The Syrian National Coalition believes that ISIS is closely linked to the terrorist regime and serves the interests of the clique of President Bashar Al-Assad…. The murder of Syrians by this group leaves no doubt about the intentions behind their creation, their objectives, and the agendas they service, which is confirmed by the nature of their terrorist actions that are hostile to the Syrian revolution.

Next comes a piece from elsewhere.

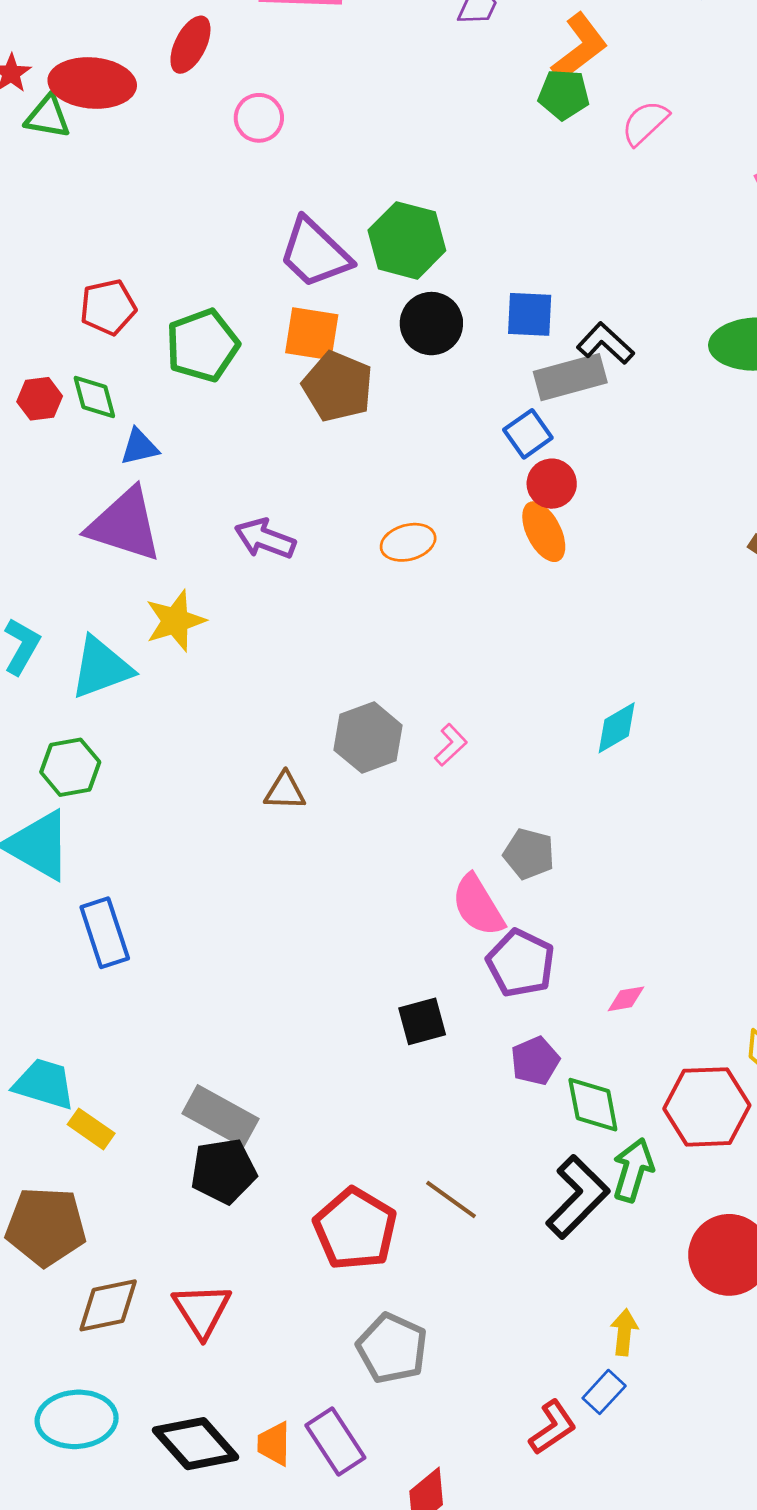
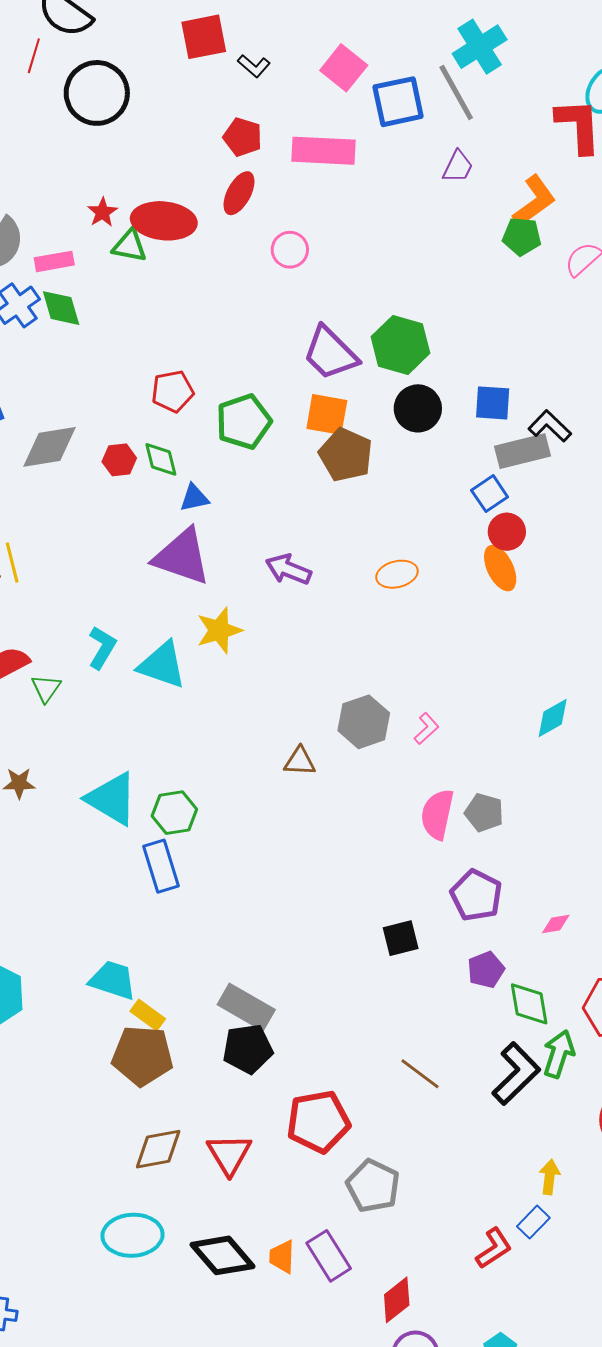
cyan triangle: (101, 668) -> (162, 665), turned 38
green hexagon: (70, 767) -> (174, 813), moved
pink semicircle: (478, 905) -> (437, 814), moved, turned 42
brown pentagon: (46, 1226) -> (142, 1056), moved
red pentagon: (355, 1229) -> (318, 1122), moved, turned 30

Hassan Aboud of the Islamic Front and head of its political bureau blamed ISIS for bringing this war on itself. Hassan Aboud explained in an interview with aljazerra:

All this fighting [between rebel forces] will only weaken the revolution and help the regime. We, in the Islamic Front, did not take the decision to fight ISIS, but whoever did it had his reasons because of the way ISIS treats other groups. ISIS denies reality, refusing to recognize that it is simply another group. It refuses to go to independent courts; it attacked many other groups, stole their weapons, occupied their headquarters, and arbitrarily apprehended numerous activists, journalists and rebels. It has been torturing its prisoners. These transgressions accumulated, and people got fed up with ISIS. Some of those people have attacked ISIS’s positions, but ISIS was first to attack in other places, bringing this on itself.